C’est le paradoxe de l’élection européenne. Ce scrutin intéresse peu les Français, attire un électorat très conscientisé, essentiellement constitué de cadres euroconvaincus vivant dans des métropoles, et son résultat ne dit rien des élections suivantes. Mais tous les partis le savent, le soir du 9 juin, les résultats du vote donneront lieu à une bataille d’interprétation, avec, en ligne de mire, la présidentielle de 2027.
A gauche, chacun affûte ses armes, espérant refaçonner l’espace politique, après l’échec de la Nouvelle Union populaire écologique et sociale (Nupes). Parviendra-t-on à s’accorder sur un candidat unique pour 2027 ? Et surtout sur un programme commun ? Quel en sera le centre de gravité ?
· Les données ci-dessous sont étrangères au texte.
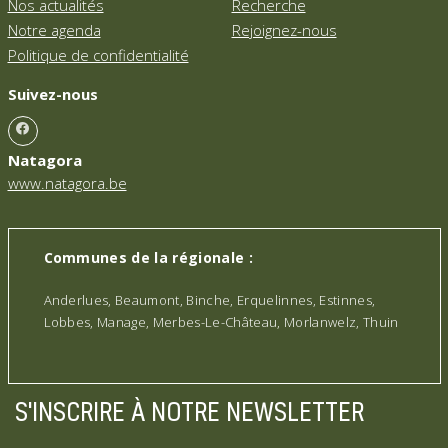
Nos actualités
Recherche
Notre agenda
Rejoignez-nous
Politique de confidentialité
Suivez-nous
Natagora
www.natagora.be
Communes de la régionale :
Anderlues, Beaumont, Binche, Erquelinnes, Estinnes,
Lobbes, Manage, Merbes-Le-Château, Morlanwelz, Thuin
S'INSCRIRE À NOTRE NEWSLETTER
A trois ans de l’élection suprême, nombreux sont ceux à vouloir profiter du scrutin européen pour remettre en cause l’hégémonie revendiquée par Jean-Luc Mélenchon, jugé incapable d’emmener la gauche au pouvoir. Preuve que la menace est concrète, l’ancien sénateur socialiste, « en retrait mais pas en retraite », a commencé à installer les digues, soucieux de contrer ces ambitions.
Velléités putschistes
Bien qu’il s’en défende, le triple candidat à la présidentielle, âgé de 72 ans, n’a pas renoncé à un quatrième tour de piste. C’est d’ailleurs sans convaincre, surtout pas ceux qui le connaissent de longue date, qu’il promet souhaiter « être remplacé ». D’autant qu’il nuance, en s’incluant dans les « hypothèses » pour 2027.
Première étape, éviter un échec cuisant de la liste de La France insoumise (LFI) à l’élection européenne. Le vieux routier de la politique s’est lancé à corps perdu dans la bataille, s’imposant à la dernière place de la liste, une position non éligible, mais symbolique, et faisant de ce scrutin « le premier tour de la présidentielle ». « Il veut planter son drapeau et se positionner. Sinon, d’autres vont le faire à sa place », analyse le politologue Rémi Lefebvre.
Une implication à double tranchant pour l’ancien sénateur socialiste, conscient qu’un mauvais score lui serait reproché, voire servirait de prétexte à ses contempteurs. Vétéran éprouvé de la vie politique, il a déjà commencé à distiller l’argumentaire qui expliquerait une défaite. « Faute de liste unique, tout semble jouer contre nous », écrit-il, le 6 février sur son blog. Une façon de renvoyer préventivement la faute sur ses anciens partenaires de la Nupes, qui ont tenu à faire cavalier seul aux européennes.
Pour la suite, Jean-Luc Mélenchon tente déjà de contenir les velléités putschistes, en égrenant une liste de successeurs potentiels. Cette liste, qui varie, selon les époques, met en ce moment sur le même plan la présidente du groupe (LFI) à l’Assemblée nationale, Mathilde Panot, le coordinateur du mouvement « insoumis », Manuel Bompard, et le député de la Somme François Ruffin.